John de Yonge of Ernst & Young has called on CEOs to seize the opportunity to transform from ‘pragmatic’ leaders who recognise the need for change but haven’t committed to it, into ‘value visionaries’ who embrace new practices to reframe their enterprises, or risk seeing their organisations being left behind. Do you agree with that sentiment?
 
It is essential and it was demonstrated in the pandemic, but it’s a constant need. Organisations will not succeed or sustain themselves unless they’re constantly oscillating between “performing” and “transforming”. These two realities are always interacting and always important. Some companies are very much a perform culture and they succeed now, and in the short term, but if they don’t transform, they’ll be gone. However, if companies are always in transform mode, they wear out and have a hard time converting their transformation into real performance.
 
So the constant oscillation between perform and transform is what sustains value creation.
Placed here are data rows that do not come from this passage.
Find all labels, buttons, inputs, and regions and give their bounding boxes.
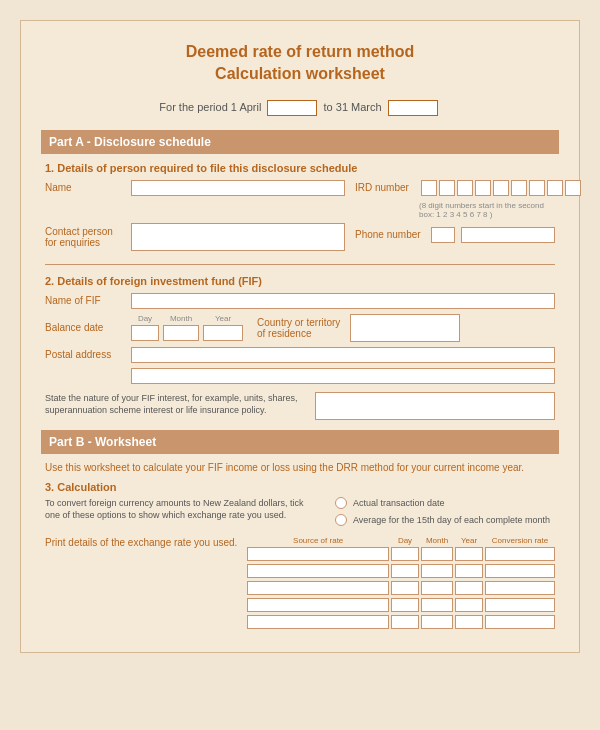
main-page: Deemed rate of return method Calculation… [20, 20, 580, 653]
year-input-5[interactable] [455, 615, 483, 629]
calc-label: 3. Calculation [45, 481, 555, 493]
postal-address-label: Postal address [45, 349, 125, 360]
fif-name-label: Name of FIF [45, 295, 125, 306]
day-input-3[interactable] [391, 581, 419, 595]
print-label: Print details of the exchange rate you u… [45, 536, 237, 549]
name-ird-group: Name IRD number [45, 180, 555, 219]
radio-average[interactable]: Average for the 15th day of each complet… [335, 514, 555, 526]
source-input-1[interactable] [247, 547, 389, 561]
ird-note: (8 digit numbers start in the second box… [419, 201, 555, 219]
year-input-2[interactable] [455, 564, 483, 578]
table-row [247, 547, 555, 561]
conv-input-1[interactable] [485, 547, 555, 561]
balance-date-row: Balance date Day Month Year Count [45, 314, 555, 342]
exchange-table: Source of rate Day Month Year Conversion… [247, 536, 555, 632]
part-b-header: Part B - Worksheet [41, 430, 559, 454]
phone-row: Phone number [355, 227, 555, 243]
col-conv-header: Conversion rate [485, 536, 555, 545]
fif-name-input[interactable] [131, 293, 555, 309]
nature-input[interactable] [315, 392, 555, 420]
col-source-header: Source of rate [247, 536, 389, 545]
year-input-1[interactable] [455, 547, 483, 561]
nature-text: State the nature of your FIF interest, f… [45, 392, 305, 417]
day-input-4[interactable] [391, 598, 419, 612]
conv-input-2[interactable] [485, 564, 555, 578]
source-input-3[interactable] [247, 581, 389, 595]
day-input-5[interactable] [391, 615, 419, 629]
page-title: Deemed rate of return method Calculation… [41, 41, 559, 86]
country-input[interactable] [350, 314, 460, 342]
month-input-3[interactable] [421, 581, 453, 595]
balance-month-input[interactable] [163, 325, 199, 341]
ird-box-7[interactable] [529, 180, 545, 196]
table-headers: Source of rate Day Month Year Conversion… [247, 536, 555, 545]
month-col: Month [163, 314, 199, 341]
ird-label: IRD number [355, 182, 415, 193]
radio-actual-circle[interactable] [335, 497, 347, 509]
conv-input-5[interactable] [485, 615, 555, 629]
day-label: Day [138, 314, 152, 323]
calc-desc: To convert foreign currency amounts to N… [45, 497, 315, 522]
radio-actual[interactable]: Actual transaction date [335, 497, 555, 509]
balance-date-label: Balance date [45, 322, 125, 333]
day-col: Day [131, 314, 159, 341]
source-input-2[interactable] [247, 564, 389, 578]
year-col: Year [203, 314, 243, 341]
day-input-2[interactable] [391, 564, 419, 578]
month-label: Month [170, 314, 192, 323]
year-input-3[interactable] [455, 581, 483, 595]
radio-options: Actual transaction date Average for the … [335, 497, 555, 526]
ird-box-5[interactable] [493, 180, 509, 196]
table-row [247, 615, 555, 629]
table-row [247, 564, 555, 578]
phone-area-input[interactable] [431, 227, 455, 243]
radio-average-circle[interactable] [335, 514, 347, 526]
table-row [247, 598, 555, 612]
section1-label: 1. Details of person required to file th… [45, 162, 555, 174]
month-input-5[interactable] [421, 615, 453, 629]
year-input-4[interactable] [455, 598, 483, 612]
source-input-4[interactable] [247, 598, 389, 612]
postal-address-input-2[interactable] [131, 368, 555, 384]
contact-input[interactable] [131, 223, 345, 251]
ird-box-6[interactable] [511, 180, 527, 196]
postal-address-input[interactable] [131, 347, 555, 363]
month-input-2[interactable] [421, 564, 453, 578]
ird-box-2[interactable] [439, 180, 455, 196]
ird-box-1[interactable] [421, 180, 437, 196]
balance-day-input[interactable] [131, 325, 159, 341]
postal-address-row-2 [45, 368, 555, 384]
period-row: For the period 1 April to 31 March [41, 100, 559, 116]
contact-row: Contact person for enquiries [45, 223, 345, 251]
ird-col: IRD number (8 digit numbers start in the… [355, 180, 555, 219]
ird-box-4[interactable] [475, 180, 491, 196]
balance-year-input[interactable] [203, 325, 243, 341]
ird-box-3[interactable] [457, 180, 473, 196]
conv-input-4[interactable] [485, 598, 555, 612]
section2: 2. Details of foreign investment fund (F… [45, 275, 555, 420]
name-input[interactable] [131, 180, 345, 196]
country-label: Country or territory of residence [257, 317, 340, 339]
period-year-to[interactable] [388, 100, 438, 116]
name-label: Name [45, 182, 125, 193]
col-day-header: Day [391, 536, 419, 545]
postal-address-row: Postal address [45, 347, 555, 363]
col-year-header: Year [455, 536, 483, 545]
ird-box-9[interactable] [565, 180, 581, 196]
source-input-5[interactable] [247, 615, 389, 629]
print-section: Print details of the exchange rate you u… [45, 536, 555, 632]
month-input-4[interactable] [421, 598, 453, 612]
table-row [247, 581, 555, 595]
ird-boxes [421, 180, 581, 196]
ird-box-8[interactable] [547, 180, 563, 196]
period-year-from[interactable] [267, 100, 317, 116]
month-input-1[interactable] [421, 547, 453, 561]
contact-phone-group: Contact person for enquiries Phone numbe… [45, 223, 555, 256]
day-input-1[interactable] [391, 547, 419, 561]
part-b: Part B - Worksheet Use this worksheet to… [41, 430, 559, 632]
ird-row: IRD number [355, 180, 555, 196]
phone-number-input[interactable] [461, 227, 555, 243]
conv-input-3[interactable] [485, 581, 555, 595]
contact-label: Contact person for enquiries [45, 226, 125, 248]
phone-label: Phone number [355, 229, 425, 240]
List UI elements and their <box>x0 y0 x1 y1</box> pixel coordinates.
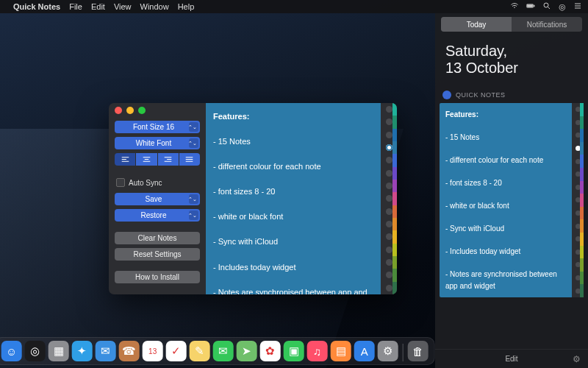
color-swatch[interactable] <box>572 116 584 130</box>
color-swatch[interactable] <box>381 282 397 294</box>
window-titlebar[interactable] <box>109 103 397 118</box>
color-swatch[interactable] <box>381 205 397 218</box>
font-color-dropdown[interactable]: White Font ⌃⌄ <box>115 137 200 149</box>
align-right-button[interactable] <box>158 153 179 166</box>
align-left-button[interactable] <box>115 153 135 166</box>
color-swatch[interactable] <box>572 284 584 297</box>
text-align-segmented <box>115 153 200 166</box>
window-close-button[interactable] <box>115 107 122 114</box>
menubar-app-name[interactable]: Quick Notes <box>13 2 60 11</box>
color-swatch[interactable] <box>381 230 397 243</box>
widget-note-line: - 15 Notes <box>445 133 479 141</box>
menubar-item-edit[interactable]: Edit <box>91 2 105 11</box>
menubar: Quick Notes File Edit View Window Help ◎ <box>0 0 588 13</box>
nc-tab-today[interactable]: Today <box>441 17 512 32</box>
notification-center-icon[interactable] <box>573 1 582 12</box>
dock-app-messages[interactable]: ✉ <box>213 341 234 361</box>
color-swatch[interactable] <box>381 154 397 166</box>
dock-app-siri[interactable]: ◎ <box>25 341 46 361</box>
dock-app-photos[interactable]: ✿ <box>260 341 281 361</box>
svg-rect-2 <box>527 5 532 7</box>
color-swatch[interactable] <box>572 258 584 272</box>
font-size-dropdown[interactable]: Font Size 16 ⌃⌄ <box>115 121 200 133</box>
align-center-button[interactable] <box>136 153 157 166</box>
dock-app-finder[interactable]: ☺ <box>1 341 22 361</box>
reset-settings-button[interactable]: Reset Settings <box>115 248 200 261</box>
color-swatch[interactable] <box>572 142 584 155</box>
color-swatch[interactable] <box>572 181 584 194</box>
dock-app-mail[interactable]: ✉ <box>96 341 116 361</box>
color-swatch[interactable] <box>572 233 584 246</box>
note-line: - font sizes 8 - 20 <box>213 187 275 196</box>
spotlight-icon[interactable] <box>542 1 551 12</box>
widget-note-line: - different colour for each note <box>445 156 543 164</box>
color-swatch[interactable] <box>572 168 584 181</box>
quick-notes-widget[interactable]: Features: - 15 Notes - different colour … <box>440 103 584 297</box>
color-swatch[interactable] <box>381 129 397 141</box>
gear-icon[interactable]: ⚙ <box>573 354 581 364</box>
color-swatch[interactable] <box>572 129 584 142</box>
color-swatch[interactable] <box>572 272 584 285</box>
clear-notes-button[interactable]: Clear Notes <box>115 232 200 244</box>
dock-app-contacts[interactable]: ☎ <box>119 341 140 361</box>
color-swatch[interactable] <box>381 103 397 116</box>
nc-edit-button[interactable]: Edit <box>505 355 517 363</box>
window-minimize-button[interactable] <box>126 107 134 114</box>
nc-date-line2: 13 October <box>445 60 578 77</box>
wifi-icon[interactable] <box>510 1 519 12</box>
dock-app-appstore[interactable]: A <box>354 341 375 361</box>
color-swatch[interactable] <box>381 218 397 230</box>
menubar-item-view[interactable]: View <box>114 2 132 11</box>
color-swatch[interactable] <box>381 256 397 269</box>
color-swatch[interactable] <box>572 194 584 207</box>
auto-sync-label: Auto Sync <box>129 179 162 187</box>
siri-icon[interactable]: ◎ <box>559 2 566 12</box>
dock-trash[interactable]: 🗑 <box>408 341 429 361</box>
widget-note-line: - font sizes 8 - 20 <box>445 179 502 187</box>
widget-title: QUICK NOTES <box>456 91 506 99</box>
widget-color-picker <box>572 103 584 297</box>
dock-app-launchpad[interactable]: ▦ <box>49 341 69 361</box>
auto-sync-row[interactable]: Auto Sync <box>115 176 200 189</box>
note-editor[interactable]: Features: - 15 Notes - different colour … <box>206 103 381 294</box>
dock-app-ibooks[interactable]: ▤ <box>331 341 351 361</box>
how-to-install-button[interactable]: How to Install <box>115 271 200 283</box>
dock-app-reminders[interactable]: ✓ <box>166 341 187 361</box>
color-swatch[interactable] <box>381 167 397 180</box>
quick-notes-window: Font Size 16 ⌃⌄ White Font ⌃⌄ Auto Sync … <box>109 103 397 294</box>
save-dropdown[interactable]: Save ⌃⌄ <box>115 193 200 205</box>
menubar-item-file[interactable]: File <box>69 2 82 11</box>
svg-rect-1 <box>534 5 534 7</box>
menubar-item-help[interactable]: Help <box>178 2 195 11</box>
dock-app-calendar[interactable]: 13 <box>143 341 163 361</box>
color-swatch[interactable] <box>381 141 397 154</box>
color-swatch[interactable] <box>572 207 584 220</box>
color-swatch[interactable] <box>381 269 397 281</box>
align-justify-button[interactable] <box>179 153 200 166</box>
battery-icon[interactable] <box>526 1 535 12</box>
chevron-updown-icon: ⌃⌄ <box>188 213 197 218</box>
dock-app-facetime[interactable]: ▣ <box>284 341 304 361</box>
color-swatch[interactable] <box>572 246 584 259</box>
quick-notes-widget-icon <box>442 91 451 99</box>
color-swatch[interactable] <box>381 244 397 256</box>
dock-app-maps[interactable]: ➤ <box>237 341 257 361</box>
restore-dropdown[interactable]: Restore ⌃⌄ <box>115 209 200 222</box>
window-zoom-button[interactable] <box>138 107 146 114</box>
dock-app-safari[interactable]: ✦ <box>72 341 93 361</box>
dock-app-itunes[interactable]: ♫ <box>307 341 328 361</box>
nc-tab-notifications[interactable]: Notifications <box>512 17 582 32</box>
color-swatch[interactable] <box>572 103 584 116</box>
color-swatch[interactable] <box>572 219 584 233</box>
color-swatch[interactable] <box>381 180 397 192</box>
color-swatch[interactable] <box>572 155 584 168</box>
svg-point-3 <box>544 3 548 7</box>
color-swatch[interactable] <box>381 116 397 128</box>
dock-app-preferences[interactable]: ⚙ <box>378 341 398 361</box>
note-line: - white or black font <box>213 212 283 221</box>
widget-note-line: - Sync with iCloud <box>445 224 504 233</box>
color-swatch[interactable] <box>381 192 397 205</box>
menubar-item-window[interactable]: Window <box>140 2 169 11</box>
auto-sync-checkbox[interactable] <box>116 178 125 187</box>
dock-app-notes[interactable]: ✎ <box>190 341 210 361</box>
And it’s not just a dualistic model. It is a holistic model, meaning, perform cultures need to transform their perform and transform cultures, which are rarer, need to perform their transform, make it real.
 
And ideally, those things are all going on in the same organisation. Organisations and leaders that go beyond “survival of the most adaptable” to “oscillating constantly between perform and transform” will own the future.
 
What information would be helpful to aid leaders in becoming more agile, or as you put it earlier, more representative of the enterprise leadership model?
 
I think technology or information that can feed integrated thinking adds tremendous value in this new world. Technology or information that reveals current patterns, and also the patterns that are yet to emerge. CEOs today need to see how the dots are currently connected while adding new dots and reconnecting them to innovate. Technology that does this will completely change the game.
 
What we also see in our research is that the leaders who are clear and driven, but also empathetic, possess a type of athleticism that reconciles opposites. Like most leadership characteristics, it’s the configuration and combination of opposites that allow us to be agile. So information that lets leaders know when to apply an edge and when to apply the empathy, and being aware enough to get that right. When empathy and drive are more balanced, it adds tremendous value.